I don’t have a problem with C-words in job titles, even though there are too many Chiefs these days. You can be the Chief of pretty much anything it seems.

CEO, CFO, CIO, CMO, COO, CRO, CSO, CTO, C3PO.

But I shudder inside when I hear the C-phrase. I get that C-Suite shudder.

The C-Suite Shudder sounds like the Wall Street Shuffle‘s poor relation. In some ways it is. They share the same have and have-not vibe. The same repugnant, loftier than thou sense of entitlement.

(Dow Jones ain’t got time for the bums.)

My C-Suite Shudder is the physical manifestation of a visceral aversion; an indelible, subconscious reflex reaction stemming from a bad formative experience.

When I was a baby at BBH we pitched for Hoover.
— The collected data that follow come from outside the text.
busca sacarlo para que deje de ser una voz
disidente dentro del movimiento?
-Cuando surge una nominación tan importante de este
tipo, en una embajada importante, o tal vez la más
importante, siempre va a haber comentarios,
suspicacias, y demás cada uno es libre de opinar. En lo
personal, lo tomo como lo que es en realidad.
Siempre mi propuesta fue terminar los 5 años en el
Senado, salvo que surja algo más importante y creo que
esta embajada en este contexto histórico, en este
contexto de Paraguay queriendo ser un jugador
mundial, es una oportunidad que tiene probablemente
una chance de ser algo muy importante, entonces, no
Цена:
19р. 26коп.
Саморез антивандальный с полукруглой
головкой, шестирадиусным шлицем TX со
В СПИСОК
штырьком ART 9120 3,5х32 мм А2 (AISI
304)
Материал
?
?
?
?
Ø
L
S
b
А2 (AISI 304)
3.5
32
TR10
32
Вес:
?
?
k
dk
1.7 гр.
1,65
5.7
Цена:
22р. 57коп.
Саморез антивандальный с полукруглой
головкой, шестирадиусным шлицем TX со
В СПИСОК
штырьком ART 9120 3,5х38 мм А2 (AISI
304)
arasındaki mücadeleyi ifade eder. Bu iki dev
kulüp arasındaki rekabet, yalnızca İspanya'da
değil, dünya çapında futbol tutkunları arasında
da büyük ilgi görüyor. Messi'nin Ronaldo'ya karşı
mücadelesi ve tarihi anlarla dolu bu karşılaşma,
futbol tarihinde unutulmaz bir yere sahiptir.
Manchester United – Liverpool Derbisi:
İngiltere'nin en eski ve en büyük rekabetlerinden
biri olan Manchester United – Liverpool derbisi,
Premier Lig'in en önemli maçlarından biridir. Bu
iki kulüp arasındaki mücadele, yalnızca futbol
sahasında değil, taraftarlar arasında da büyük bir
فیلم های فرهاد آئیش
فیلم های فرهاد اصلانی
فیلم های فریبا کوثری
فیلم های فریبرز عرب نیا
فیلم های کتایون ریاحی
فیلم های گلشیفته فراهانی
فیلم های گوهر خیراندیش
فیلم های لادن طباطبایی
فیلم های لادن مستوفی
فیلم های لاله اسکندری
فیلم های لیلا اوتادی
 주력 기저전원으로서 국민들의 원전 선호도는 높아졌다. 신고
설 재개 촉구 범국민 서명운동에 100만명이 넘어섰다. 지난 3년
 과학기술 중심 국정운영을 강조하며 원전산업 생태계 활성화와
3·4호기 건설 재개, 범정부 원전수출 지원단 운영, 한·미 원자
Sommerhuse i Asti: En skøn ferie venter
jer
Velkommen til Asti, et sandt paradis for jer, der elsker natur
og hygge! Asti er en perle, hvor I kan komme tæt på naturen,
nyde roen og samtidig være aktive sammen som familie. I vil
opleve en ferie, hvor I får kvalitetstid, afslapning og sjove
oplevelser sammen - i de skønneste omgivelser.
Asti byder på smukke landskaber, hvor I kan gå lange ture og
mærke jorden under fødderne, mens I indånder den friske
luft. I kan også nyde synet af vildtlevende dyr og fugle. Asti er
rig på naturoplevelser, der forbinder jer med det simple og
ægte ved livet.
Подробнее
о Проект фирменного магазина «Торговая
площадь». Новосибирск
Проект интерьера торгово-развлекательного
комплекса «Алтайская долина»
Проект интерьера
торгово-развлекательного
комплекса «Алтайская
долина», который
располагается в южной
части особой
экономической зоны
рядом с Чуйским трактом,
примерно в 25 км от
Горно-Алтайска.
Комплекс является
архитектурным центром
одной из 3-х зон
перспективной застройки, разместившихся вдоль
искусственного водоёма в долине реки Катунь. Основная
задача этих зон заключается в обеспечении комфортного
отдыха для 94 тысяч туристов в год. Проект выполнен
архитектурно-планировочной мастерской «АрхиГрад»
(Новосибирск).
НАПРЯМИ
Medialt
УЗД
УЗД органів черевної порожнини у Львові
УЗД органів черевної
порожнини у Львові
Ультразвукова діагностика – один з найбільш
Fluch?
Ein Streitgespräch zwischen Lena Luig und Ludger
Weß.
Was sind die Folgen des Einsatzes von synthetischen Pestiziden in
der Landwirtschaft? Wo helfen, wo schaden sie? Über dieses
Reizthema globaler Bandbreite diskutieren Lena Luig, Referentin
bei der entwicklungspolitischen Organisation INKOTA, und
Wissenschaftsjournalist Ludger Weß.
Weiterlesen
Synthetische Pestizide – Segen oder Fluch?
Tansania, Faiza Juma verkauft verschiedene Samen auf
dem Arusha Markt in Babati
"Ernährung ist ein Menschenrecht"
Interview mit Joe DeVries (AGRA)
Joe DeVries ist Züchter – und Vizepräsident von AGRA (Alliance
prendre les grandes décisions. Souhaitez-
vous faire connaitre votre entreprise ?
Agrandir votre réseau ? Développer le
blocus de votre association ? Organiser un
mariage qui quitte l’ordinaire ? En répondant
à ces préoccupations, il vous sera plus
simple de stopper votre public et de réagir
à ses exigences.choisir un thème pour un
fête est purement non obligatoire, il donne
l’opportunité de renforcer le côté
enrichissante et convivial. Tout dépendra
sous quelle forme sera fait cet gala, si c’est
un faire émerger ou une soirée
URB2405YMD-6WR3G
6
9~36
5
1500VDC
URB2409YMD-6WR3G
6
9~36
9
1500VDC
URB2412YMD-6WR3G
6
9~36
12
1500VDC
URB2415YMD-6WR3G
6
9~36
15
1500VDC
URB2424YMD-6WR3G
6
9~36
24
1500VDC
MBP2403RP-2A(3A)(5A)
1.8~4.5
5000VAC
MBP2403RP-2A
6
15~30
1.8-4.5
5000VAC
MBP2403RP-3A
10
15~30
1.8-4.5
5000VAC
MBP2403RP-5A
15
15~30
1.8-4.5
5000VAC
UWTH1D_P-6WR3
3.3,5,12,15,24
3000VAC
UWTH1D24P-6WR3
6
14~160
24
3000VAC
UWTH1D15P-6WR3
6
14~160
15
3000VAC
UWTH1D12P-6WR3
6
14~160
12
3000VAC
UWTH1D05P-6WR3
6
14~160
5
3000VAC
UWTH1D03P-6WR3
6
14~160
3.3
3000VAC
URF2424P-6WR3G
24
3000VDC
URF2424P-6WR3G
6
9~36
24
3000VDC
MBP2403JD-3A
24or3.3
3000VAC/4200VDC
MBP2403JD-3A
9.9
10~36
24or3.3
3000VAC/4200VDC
It might even have been my first pitch. Those were the days when white goods were blue chip in the eyes of the ad industry. The Hoover brand will have been diminished by Zanussi and its Appliance Of Science. It will have been the hapless victim of non-consensual repositioning at the hands of an aggressive challenger.

We lost the pitch. I have no recollection of what we said.

My abiding memory is of the trip.

We pitched at Hoover’s offices, above Hoover’s factory, in Merthyr Tydfil.

I have no recollection of the journey from London to Wales.

I do recall the trip.

We walked through a soul-sapping, open-plan, 1970’s time capsule, full of downtrodden middle management pen-pushers, to get to the room in which we would be presenting. The room was on the top floor, the executive offices, and I tripped on the thick pile of the carpet as we crossed the threshold from one world to another. Yes, I tripped on the carpet. The top floor was as plush as the layer below was spartan. The Hoover senior management literally did live in a suite.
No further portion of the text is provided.